As @abbot implied, it would likely have a relatively low pH due to the high concentration of H+ ions present in solution. Hydrochloric acid, like all acids, will dissociate in solution to produce H+ ions and a remaining conjugate base with an overall negative charge. In this case, the conjugate base is the remaining Cl- ion, once the H+ is removed. We can represent this dissociation as part of an equilibrium system: $HCl _{(aq)}\rightarrow \leftarrow H _{(aq)}^{+} + Cl _{(aq)}^{-}$ The stronger an acid, the more likely it is to dissociate and lose a proton (i.e. from the products on the right-hand side in the forward reaction). This leads to the formation of the ions being more favorable in solution rather than HCl remaining 'together' as such.
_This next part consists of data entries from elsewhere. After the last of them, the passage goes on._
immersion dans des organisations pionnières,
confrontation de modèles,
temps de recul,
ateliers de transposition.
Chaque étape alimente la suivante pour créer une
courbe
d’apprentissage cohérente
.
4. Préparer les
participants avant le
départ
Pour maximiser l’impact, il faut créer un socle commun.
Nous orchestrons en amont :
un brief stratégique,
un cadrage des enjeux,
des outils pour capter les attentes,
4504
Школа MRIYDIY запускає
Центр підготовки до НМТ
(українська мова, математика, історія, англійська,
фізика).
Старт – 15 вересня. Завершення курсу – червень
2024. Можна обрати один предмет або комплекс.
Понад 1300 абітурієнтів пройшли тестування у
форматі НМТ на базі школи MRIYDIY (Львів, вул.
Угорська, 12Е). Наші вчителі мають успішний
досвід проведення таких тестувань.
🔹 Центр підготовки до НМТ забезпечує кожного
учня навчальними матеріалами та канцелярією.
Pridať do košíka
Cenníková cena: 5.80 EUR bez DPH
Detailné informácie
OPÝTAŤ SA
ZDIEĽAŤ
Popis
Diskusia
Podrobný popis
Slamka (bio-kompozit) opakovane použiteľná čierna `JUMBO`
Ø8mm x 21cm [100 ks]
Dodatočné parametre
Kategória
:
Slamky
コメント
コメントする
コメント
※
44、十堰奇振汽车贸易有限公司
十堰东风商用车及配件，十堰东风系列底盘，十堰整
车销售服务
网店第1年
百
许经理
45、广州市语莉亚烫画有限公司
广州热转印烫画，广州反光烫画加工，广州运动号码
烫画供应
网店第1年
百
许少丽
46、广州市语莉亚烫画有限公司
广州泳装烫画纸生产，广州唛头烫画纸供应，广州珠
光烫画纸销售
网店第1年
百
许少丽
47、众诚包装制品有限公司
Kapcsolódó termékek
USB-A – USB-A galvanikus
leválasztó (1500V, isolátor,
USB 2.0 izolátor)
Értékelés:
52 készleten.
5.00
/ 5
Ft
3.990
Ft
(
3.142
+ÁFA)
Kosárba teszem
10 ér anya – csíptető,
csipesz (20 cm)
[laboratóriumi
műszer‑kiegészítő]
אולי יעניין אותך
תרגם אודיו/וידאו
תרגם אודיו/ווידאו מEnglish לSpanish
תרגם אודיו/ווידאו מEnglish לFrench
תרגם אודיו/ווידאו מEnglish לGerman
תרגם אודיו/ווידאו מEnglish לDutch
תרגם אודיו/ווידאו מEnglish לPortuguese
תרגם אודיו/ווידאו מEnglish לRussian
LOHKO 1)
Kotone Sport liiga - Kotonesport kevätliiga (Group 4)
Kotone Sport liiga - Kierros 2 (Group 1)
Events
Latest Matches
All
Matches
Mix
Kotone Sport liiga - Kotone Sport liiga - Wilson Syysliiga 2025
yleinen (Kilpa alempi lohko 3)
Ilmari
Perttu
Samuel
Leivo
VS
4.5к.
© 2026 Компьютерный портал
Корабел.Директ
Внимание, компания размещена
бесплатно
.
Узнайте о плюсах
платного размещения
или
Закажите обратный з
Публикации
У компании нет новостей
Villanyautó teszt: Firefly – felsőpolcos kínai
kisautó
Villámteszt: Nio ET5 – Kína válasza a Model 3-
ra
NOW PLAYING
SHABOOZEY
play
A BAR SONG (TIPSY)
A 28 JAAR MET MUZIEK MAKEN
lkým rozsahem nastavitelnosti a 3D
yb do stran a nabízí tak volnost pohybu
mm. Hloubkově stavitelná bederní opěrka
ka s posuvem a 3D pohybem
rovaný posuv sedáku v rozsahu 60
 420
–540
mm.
Furthermore, the stronger an acid is, the subsequently weaker its conjugate base will be (in it's basicity/ its ability to accept a H+ ion back and form HCl once more). The Cl- ion is a chlorine atom with a full octet (outer shell of electrons), making it relatively very stable and unlikely to want to try and share any of these electrons by bonding to a proton - they are kind of happy floating about on their own in solution! Hope that helps! :)

4. Ciarán95

By the way @rommerro ..... $$\large Welcome~to~OpenStudy!~:)$$

5. Photon336

even so as @Ciarán95 pointed out another thing to support what he said the acid's ka would be significantly greater than one like <<<<<1 because virtually all the acid would be dissociated$K _{a} = \frac{ [H]^{+}[A ^{-} ] }{ [HA] }$. the strength of the acid is inversely related to the conjugate base. stronger acid = weaker conjugate base. Makes sense because the conjugate base would virtually have no affinity for that proton.

6. abb0t

How would the pKa be greater than 1 a strong acid such as HCl? Please, do explain that.

7. Photon336

Ka for HCL was like 10^6 so pKa would be less than one not greater than one Sorry about that!